Earlier today, representatives from the US Food & Drug Administration (FDA) announced that the agency had approved the oral factor Xa inhibitor rivaroxaban (Xarelto^®) for the prevention of stroke and systemic embolism in patients with atrial fibrillation (AF). The decision follows several months of controversy, as FDA reviewers initially recommended against its approval in atrial fibrillation while the FDA Cardiovascular and Renal Drugs Advisory Committee voted in its favor.

The approval is based on the results of the ROCKET-AF trial, which found that rivaroxaban was just as effective (i.e., non-inferior) to warfarin for the prevention of stroke and systemic embolism in patients with non-valvular AF. Bleeding events were comparable between the two agents, although patients on rivaroxaban had less severe bleeding events, including fewer intracranial hemorrhages and fewer cases of fatal bleeding.

The results of ROCKET-AF have been the subject of harsh criticism, including the fact that patients randomized to warfarin had a time in therapeutic range (TTR) of only 55%. While no official threshold exists, most consider TTR > 60-65% as being the gold standard when making comparisons to warfarin. Critics of the trial have also expressed concerns over the increased incidence of thromboembolic events in patients who discontinued therapy or were transitioned from rivaroxaban to another anticoagulant.

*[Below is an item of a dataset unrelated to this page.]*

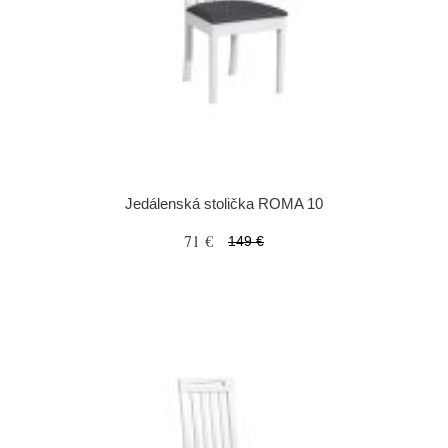
Jedálenská stolička ROMA 10
71 €
149 €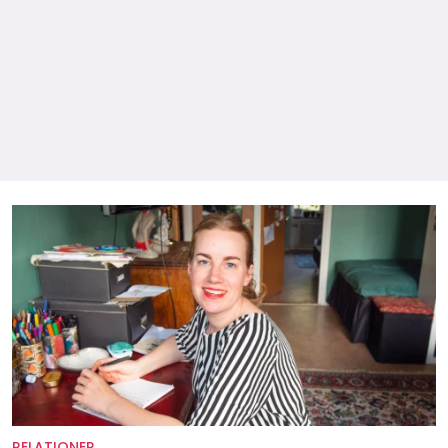
RELATIONER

Given that rivaroxaban is no more effective than warfarin and probably less effective than dabigatran (although the two have not been compared head-to-head), I anticipate Johnson & Johnson will market the drug based on its convenience (e.g., once daily dosing and no need for lab monitoring). The once daily dosing strategy still perplexes me, especially given that the drug's half life is only about 5-9 hours. Rivaroxaban is dosed twice daily in the management of deep venous thrombosis and pulmonary embolism, although it has not yet been approved for these indications in the US.

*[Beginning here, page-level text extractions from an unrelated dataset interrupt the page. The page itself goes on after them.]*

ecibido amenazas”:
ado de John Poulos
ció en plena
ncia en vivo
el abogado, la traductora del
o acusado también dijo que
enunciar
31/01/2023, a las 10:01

In terms of comparing it to existing alternatives, I would put rivaroxaban at a distant third, considering it primarily for those patients in whom compliance may be a limiting factor. However, the "rebound" effects observed in ROCKET-AF are troubling, so I would still make this recommendation with some trepidation. Another proposed advantage (details in a previous post) is that the effects of rivaroxaban can be reversed by prothrombin complex concentrate (PCC), a prohemostatic agent comprised of factors II, VII, IX, and X. However, whether the reversal of laboratory measurements (e.g., prothrombin time, endogenous thrombin potential) correlates with a clinically meaningful improvement in bleeding events is still unknown at this time.

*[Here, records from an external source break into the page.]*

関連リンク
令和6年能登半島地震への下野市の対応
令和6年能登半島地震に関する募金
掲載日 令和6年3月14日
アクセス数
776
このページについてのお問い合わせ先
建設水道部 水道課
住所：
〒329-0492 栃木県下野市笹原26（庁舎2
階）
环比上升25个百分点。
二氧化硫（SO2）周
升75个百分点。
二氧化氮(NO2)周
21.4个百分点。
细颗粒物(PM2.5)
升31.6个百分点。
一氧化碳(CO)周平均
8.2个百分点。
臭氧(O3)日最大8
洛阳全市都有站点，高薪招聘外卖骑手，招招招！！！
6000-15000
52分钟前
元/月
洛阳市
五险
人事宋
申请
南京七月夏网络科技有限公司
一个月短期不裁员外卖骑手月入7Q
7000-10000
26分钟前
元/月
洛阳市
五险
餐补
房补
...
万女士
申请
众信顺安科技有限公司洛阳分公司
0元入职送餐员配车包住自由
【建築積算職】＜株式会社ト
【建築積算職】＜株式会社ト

The excitement over rivaroxaban will likely be eclipsed by the approval of apixaban, another factor Xa inhibitor and the latest to be compared to warfarin in patients with AF. Although apixaban is dosed twice daily, it was shown to be safer and more effective than warfarin, two features that have yet to be matched by any other anticoagulant to date. While no official word on its approval is currently available, I imagine it will only be a matter of time.